2) Use only a part of one ski at a time. Put all your weight on the tips and carve a turn using only the tip, ignoring the tail. Then finish the turn using only the tail as it goes through the same apex the tips went through. This is my preferered method to carry as much speed as possible while still making the tiny turns I am sometimes forced to make with my SGs.

To go slow:
Side slip. You must have done some of this as a beginner. Your skis are 90 degrees to the fall line and you control how much you slip down the hill by changing the angle your ski bases make with the snow. You can add some side slip to any part of the turn, or if it's very steep and you don't know what is down there just around that bolder that's blocking your view, you can side slip straight down. This technique (adding side slip to the turn) is very useful if you are on a run you have never been on before and don't know what is coming up. You should always pre-run a course before you take it full blast. What I like to do when exploring a new steep run is start to carve my turn out of the fall line and once my skis have deviated a little bit from the fall line, stand nice and tall to get a good view while introducing a bit of side slip. Playing with the amount of deviation from the fall line, the angle of the bases, and fore-aft balance adjusts my position on the run. When I get too close to one edge, I carve a turn back the other way, and begin to side slip again after I have carved through the fall line and my tips are pointing down and towards the other way. Interestingly, I suppose I could side slip the entire time, but I prefer to carve across the fall line.
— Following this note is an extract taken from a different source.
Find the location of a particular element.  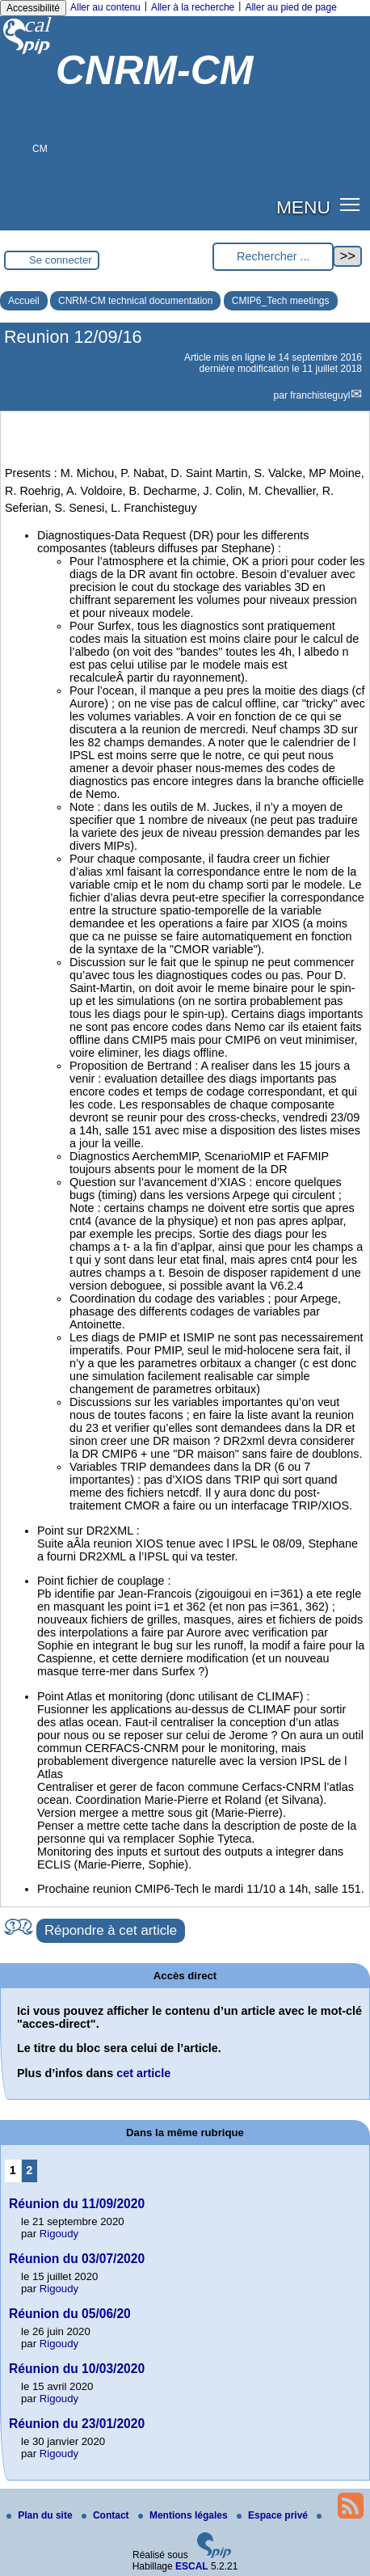 MENU is located at coordinates (303, 206).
Another technique that is useful in limited space when you must go slow and the pitch is fairly steep, but still shallow enough to have deep snow on it is the bicycle turn. The motion and rhythm of the feet is like that of pedaling a bicycle. As you push down with your uphill foot a pivot point moves along the downhill edge of that ski from the tip to the tail as the ski does sort of a cross between a carve and a windshield wiper turn with the end of the windshield moving. You end up facing the other way ready to push the other "pedal" down. Perhaps some instructor can better explain the bicycle turn. Imho, it is a lot less taxing that doing hop turns.
post #67 of 67
Thread Starter 
I found myself on Monday skiing those rocky chutes under the Paradise chair at Powder Mountain, and I got to try a lot of the stuff mentioned in this thread.

What I found, for me, was the most critical piece in making sure the turns flowed well was not rushing the turn through the fall line. To make my best turns I was using the same movements I used to carve on the groomers to initiate the turn and ski to the fall line. When I attempted to add a lot of redirection in this point of the turn, the resistance in the heavier snow put me off-balance for the rest of the turn and playing catch up, which only made the balance problem worse at the end of the turn.

To finish these turns, I found myself using a combination of steering and drifting to tighten the radius and often avoid rocks. What I found while doing this was that the more steering I applied to my skis, the stronger counter-rotation I had to apply at the waist to prepare for the next turn. If I did not apply this counter rotation, I would wind up over rotated in the direction of the turn at the end of the arc.

On some of the steeper groomed slopes at Snowbasin I found I could use virtually any combination of steer, carve, sideslip, etc, to vary the speed and turn shape. Redirecting the skis at the top of the turn was much less upsetting. Off-piste, however, I found this to not be as true.